Two 15-year-olds from North Ossetia were detained and given terrorism charges after the authorities accused them of planning a terrorist attack on law enforcement officers.
Russia’s Investigative Committee announced their arrest and charges on their official Telegram channel on Friday.
They claimed that the two teenagers were detained after officers from the Federal Security Service (FSB) and the Ministry of Internal Affairs found components for an improvised explosive device in their possession. Investigators say the suspects had been studying materials for carrying out terrorist attacks between June 2024 and May 2025, using ‘specialised literature’ distributed via a closed messenger channel.
In May 2025, the boys reportedly bought materials for making explosives in the North Ossetian town of Mozdok and stored them in their homes. According to officials, their plans were disrupted by security forces before the attack could be carried out. The names of the accused have not been disclosed.
The FSB claimed that instructions for making explosives were found on the teenagers’ phones, along with messages exchanged with ‘militants located abroad’, allegedly members of an unnamed international terrorist organisation banned in Russia. The authorities also seized components for homemade explosives during the searches.
The teenagers have been charged with preparing a terrorist act as a group and undergoing training for terrorist purposes. These charges carry penalties of up to life imprisonment.
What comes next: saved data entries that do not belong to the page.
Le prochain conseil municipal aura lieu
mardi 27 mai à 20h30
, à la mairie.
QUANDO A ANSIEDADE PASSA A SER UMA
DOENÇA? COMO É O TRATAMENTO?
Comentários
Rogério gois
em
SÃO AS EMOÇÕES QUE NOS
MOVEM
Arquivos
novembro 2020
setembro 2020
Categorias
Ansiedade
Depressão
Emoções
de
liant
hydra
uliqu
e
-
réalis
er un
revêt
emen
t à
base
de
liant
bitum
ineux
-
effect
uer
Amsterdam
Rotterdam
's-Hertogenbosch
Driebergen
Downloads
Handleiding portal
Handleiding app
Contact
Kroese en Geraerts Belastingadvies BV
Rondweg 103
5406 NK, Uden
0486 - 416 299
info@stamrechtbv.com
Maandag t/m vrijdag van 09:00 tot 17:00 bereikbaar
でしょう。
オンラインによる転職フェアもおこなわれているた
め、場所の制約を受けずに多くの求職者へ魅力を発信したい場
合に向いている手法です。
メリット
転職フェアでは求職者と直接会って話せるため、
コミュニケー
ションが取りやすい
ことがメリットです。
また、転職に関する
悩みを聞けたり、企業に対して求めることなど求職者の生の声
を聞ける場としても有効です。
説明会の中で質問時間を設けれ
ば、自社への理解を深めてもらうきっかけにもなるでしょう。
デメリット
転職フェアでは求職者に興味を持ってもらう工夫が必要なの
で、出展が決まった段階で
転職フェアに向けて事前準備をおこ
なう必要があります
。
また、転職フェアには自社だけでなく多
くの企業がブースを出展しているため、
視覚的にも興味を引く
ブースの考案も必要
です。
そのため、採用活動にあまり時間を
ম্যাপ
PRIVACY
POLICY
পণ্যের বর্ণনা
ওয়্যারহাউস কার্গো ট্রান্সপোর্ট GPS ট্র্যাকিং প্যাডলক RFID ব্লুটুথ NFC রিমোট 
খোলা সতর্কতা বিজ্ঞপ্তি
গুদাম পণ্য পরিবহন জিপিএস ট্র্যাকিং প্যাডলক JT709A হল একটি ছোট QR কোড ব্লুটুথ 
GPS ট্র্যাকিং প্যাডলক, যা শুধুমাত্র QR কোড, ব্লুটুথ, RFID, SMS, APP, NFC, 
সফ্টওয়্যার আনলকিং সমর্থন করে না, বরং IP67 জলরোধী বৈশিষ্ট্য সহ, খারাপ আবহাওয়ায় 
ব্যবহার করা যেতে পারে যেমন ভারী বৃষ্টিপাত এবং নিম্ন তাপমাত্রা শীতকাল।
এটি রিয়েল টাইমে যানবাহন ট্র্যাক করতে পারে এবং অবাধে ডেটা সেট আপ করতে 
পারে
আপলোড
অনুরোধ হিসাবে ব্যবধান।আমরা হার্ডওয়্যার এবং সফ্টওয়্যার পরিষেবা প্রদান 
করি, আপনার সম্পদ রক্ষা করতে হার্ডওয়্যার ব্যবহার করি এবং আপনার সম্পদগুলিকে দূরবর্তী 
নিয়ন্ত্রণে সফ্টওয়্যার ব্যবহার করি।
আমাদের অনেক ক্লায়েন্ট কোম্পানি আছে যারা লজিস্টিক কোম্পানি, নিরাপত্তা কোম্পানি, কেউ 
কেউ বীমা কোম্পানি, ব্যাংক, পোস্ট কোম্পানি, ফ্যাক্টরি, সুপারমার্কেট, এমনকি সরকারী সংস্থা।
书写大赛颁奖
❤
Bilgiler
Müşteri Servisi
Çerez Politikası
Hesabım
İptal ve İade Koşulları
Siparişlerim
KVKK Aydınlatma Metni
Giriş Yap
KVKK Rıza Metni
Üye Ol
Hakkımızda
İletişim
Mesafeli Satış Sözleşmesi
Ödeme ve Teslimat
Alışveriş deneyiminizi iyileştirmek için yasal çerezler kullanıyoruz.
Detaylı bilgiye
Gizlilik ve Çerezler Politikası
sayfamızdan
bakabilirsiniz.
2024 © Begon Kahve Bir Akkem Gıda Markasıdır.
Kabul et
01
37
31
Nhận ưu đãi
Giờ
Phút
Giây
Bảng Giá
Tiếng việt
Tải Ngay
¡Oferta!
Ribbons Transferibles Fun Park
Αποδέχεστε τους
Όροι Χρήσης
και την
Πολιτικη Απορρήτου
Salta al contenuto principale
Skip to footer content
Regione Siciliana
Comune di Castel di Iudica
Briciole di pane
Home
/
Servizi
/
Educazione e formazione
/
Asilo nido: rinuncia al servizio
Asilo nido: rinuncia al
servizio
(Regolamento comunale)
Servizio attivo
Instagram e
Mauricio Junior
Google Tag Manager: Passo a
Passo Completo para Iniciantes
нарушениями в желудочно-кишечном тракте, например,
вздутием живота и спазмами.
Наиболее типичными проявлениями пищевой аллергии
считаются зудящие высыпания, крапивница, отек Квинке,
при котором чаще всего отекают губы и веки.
In its public statement, the FSB’s Public Relations Centre said that Ukrainian intelligence services are allegedly actively operating in the online space — including messengers like Telegram and WhatsApp — to ‘recruit young people and underage Russian citizens into illegal activity’. The FSB urged Russian citizens to remain vigilant and ‘avoid’ communicating with unknown contacts on these platforms whenever possible. However, the statement did not claim that Ukrainian services were involved in the preparation of the alleged attack.
At the time of publication, no comments from the teenagers’ lawyers or relatives were publicly available. It is also unknown whether the accused have admitted guilt.
In early July, Russian state agency RIA Novosti reported that more than 150 teenagers aged 14 to 17 had been included in the country’s official list of terrorists and extremists, citing data from the Rosfinmonitoring database.
The list currently includes 155 minors, including one 14-year-old, 23 aged 15, 46 aged 16, and 85 aged 17. The full registry of designated terrorists and extremists in Russia contains nearly 18,000 names.